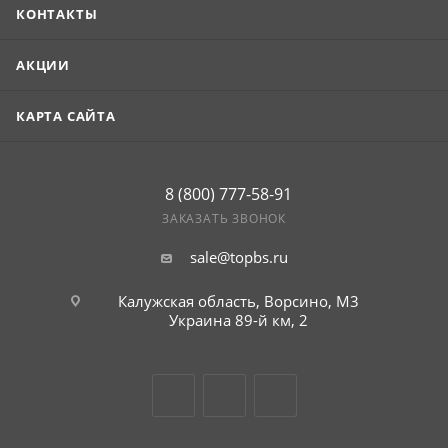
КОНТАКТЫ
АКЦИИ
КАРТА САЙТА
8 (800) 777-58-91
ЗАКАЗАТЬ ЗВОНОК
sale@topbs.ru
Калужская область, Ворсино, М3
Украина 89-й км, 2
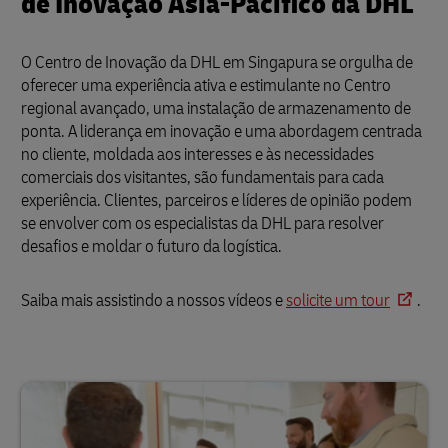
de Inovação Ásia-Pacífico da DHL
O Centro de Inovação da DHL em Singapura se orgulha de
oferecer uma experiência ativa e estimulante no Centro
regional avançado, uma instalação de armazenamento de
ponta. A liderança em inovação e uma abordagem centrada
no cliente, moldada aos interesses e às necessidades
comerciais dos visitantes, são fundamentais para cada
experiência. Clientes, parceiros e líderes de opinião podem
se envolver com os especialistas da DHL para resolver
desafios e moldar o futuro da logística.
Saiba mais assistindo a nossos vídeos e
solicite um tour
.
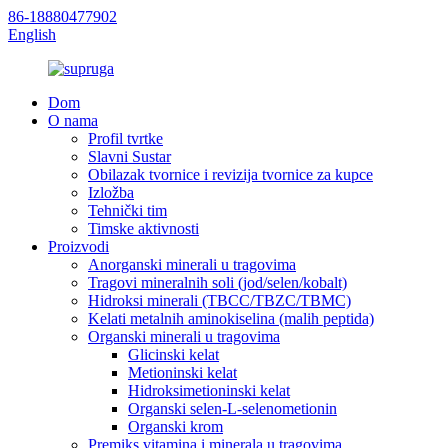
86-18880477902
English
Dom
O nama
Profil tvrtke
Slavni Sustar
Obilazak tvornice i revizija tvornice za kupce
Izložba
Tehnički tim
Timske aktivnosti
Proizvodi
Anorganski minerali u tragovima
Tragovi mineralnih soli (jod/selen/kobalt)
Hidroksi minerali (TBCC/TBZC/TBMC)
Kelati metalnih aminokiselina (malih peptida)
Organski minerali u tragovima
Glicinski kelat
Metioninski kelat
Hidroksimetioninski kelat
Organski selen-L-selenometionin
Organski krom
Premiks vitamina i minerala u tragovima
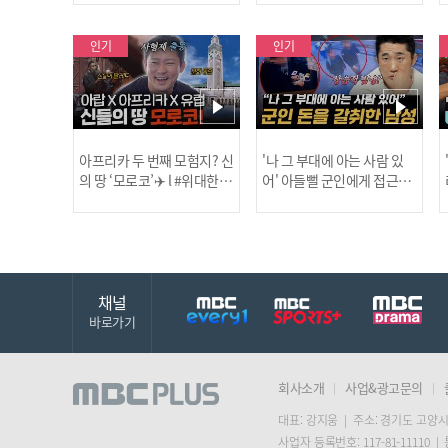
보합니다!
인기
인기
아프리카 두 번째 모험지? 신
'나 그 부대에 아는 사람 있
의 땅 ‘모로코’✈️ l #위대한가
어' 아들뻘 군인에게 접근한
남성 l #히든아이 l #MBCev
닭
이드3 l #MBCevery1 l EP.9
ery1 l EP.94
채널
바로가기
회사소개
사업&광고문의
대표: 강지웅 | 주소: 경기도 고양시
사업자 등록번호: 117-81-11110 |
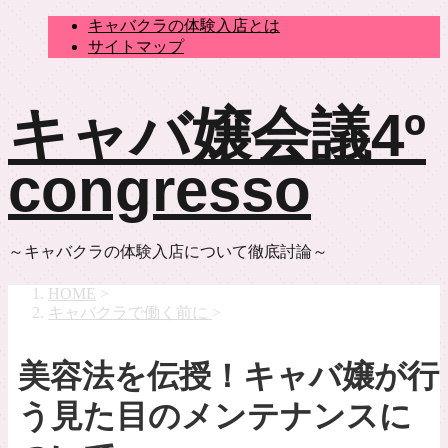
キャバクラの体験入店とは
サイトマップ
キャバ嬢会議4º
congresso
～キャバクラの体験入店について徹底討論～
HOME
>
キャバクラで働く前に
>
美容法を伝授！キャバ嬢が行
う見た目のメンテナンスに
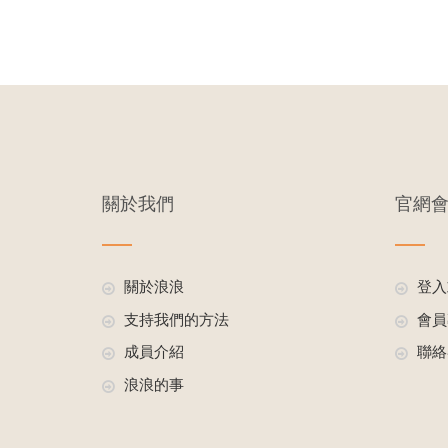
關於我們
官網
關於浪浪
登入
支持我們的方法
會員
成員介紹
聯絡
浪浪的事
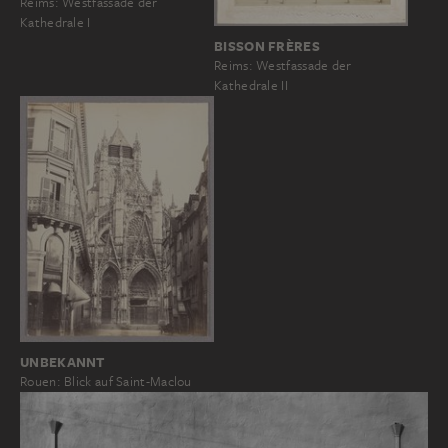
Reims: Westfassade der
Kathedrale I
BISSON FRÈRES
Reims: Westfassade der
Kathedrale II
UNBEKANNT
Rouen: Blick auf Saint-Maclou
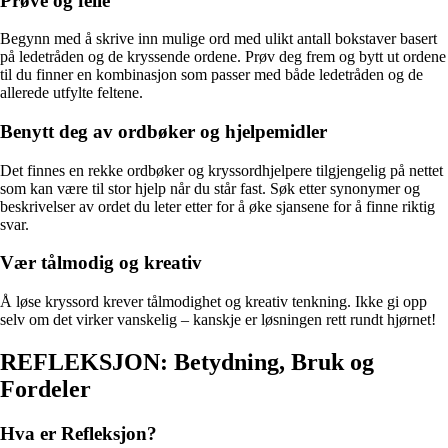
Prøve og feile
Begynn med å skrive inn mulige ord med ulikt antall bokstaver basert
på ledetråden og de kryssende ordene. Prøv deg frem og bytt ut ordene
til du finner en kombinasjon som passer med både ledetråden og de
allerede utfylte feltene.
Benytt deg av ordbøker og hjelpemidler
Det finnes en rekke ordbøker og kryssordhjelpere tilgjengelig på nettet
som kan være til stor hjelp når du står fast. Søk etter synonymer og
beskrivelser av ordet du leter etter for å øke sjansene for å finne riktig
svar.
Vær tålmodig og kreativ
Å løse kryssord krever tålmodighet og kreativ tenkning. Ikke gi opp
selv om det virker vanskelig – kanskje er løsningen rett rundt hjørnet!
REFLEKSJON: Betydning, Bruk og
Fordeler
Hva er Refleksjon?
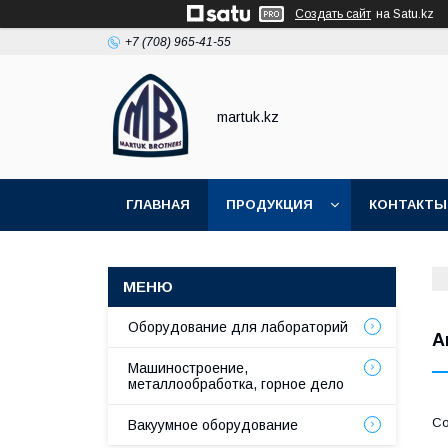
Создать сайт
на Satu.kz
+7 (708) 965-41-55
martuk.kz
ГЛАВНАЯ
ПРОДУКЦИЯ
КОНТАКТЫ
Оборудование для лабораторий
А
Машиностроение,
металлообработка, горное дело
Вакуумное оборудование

→ **TASK TO CARRY OUT**
Reproduce the data above exactly, but only the lines from the one showing "O Centro de" through the one showing "til du finner", with both ends kept and the pictures left out.

→ **OUTPUT OF THE EXERCISE**
O Centro de Inovação da DHL em Singapura se orgulha de
oferecer uma experiência ativa e estimulante no Centro
regional avançado, uma instalação de armazenamento de
ponta. A liderança em inovação e uma abordagem centrada
no cliente, moldada aos interesses e às necessidades
comerciais dos visitantes, são fundamentais para cada
experiência. Clientes, parceiros e líderes de opinião podem
se envolver com os especialistas da DHL para resolver
desafios e moldar o futuro da logística.
Saiba mais assistindo a nossos vídeos e
solicite um tour
.
86-18880477902
English
Dom
O nama
Profil tvrtke
Slavni Sustar
Obilazak tvornice i revizija tvornice za kupce
Izložba
Tehnički tim
Timske aktivnosti
Proizvodi
Anorganski minerali u tragovima
Tragovi mineralnih soli (jod/selen/kobalt)
Hidroksi minerali (TBCC/TBZC/TBMC)
Kelati metalnih aminokiselina (malih peptida)
Organski minerali u tragovima
Glicinski kelat
Metioninski kelat
Hidroksimetioninski kelat
Organski selen-L-selenometionin
Organski krom
Premiks vitamina i minerala u tragovima
보합니다!
인기
인기
아프리카 두 번째 모험지? 신
'나 그 부대에 아는 사람 있
의 땅 ‘모로코’✈️ l #위대한가
어' 아들뻘 군인에게 접근한
남성 l #히든아이 l #MBCev
닭
이드3 l #MBCevery1 l EP.9
ery1 l EP.94
채널
바로가기
회사소개
사업&광고문의
대표: 강지웅 | 주소: 경기도 고양시
사업자 등록번호: 117-81-11110 |
キャバクラの体験入店とは
サイトマップ
キャバ嬢会議4º
congresso
～キャバクラの体験入店について徹底討論～
HOME
>
キャバクラで働く前に
>
美容法を伝授！キャバ嬢が行
う見た目のメンテナンスに
關於我們
官網
關於浪浪
登入
支持我們的方法
會員
成員介紹
聯絡
浪浪的事
Reims: Westfassade der
Kathedrale I
BISSON FRÈRES
Reims: Westfassade der
Kathedrale II
UNBEKANNT
Rouen: Blick auf Saint-Maclou
Prøve og feile
Begynn med å skrive inn mulige ord med ulikt antall bokstaver basert
på ledetråden og de kryssende ordene. Prøv deg frem og bytt ut ordene
til du finner en kombinasjon som passer med både ledetråden og de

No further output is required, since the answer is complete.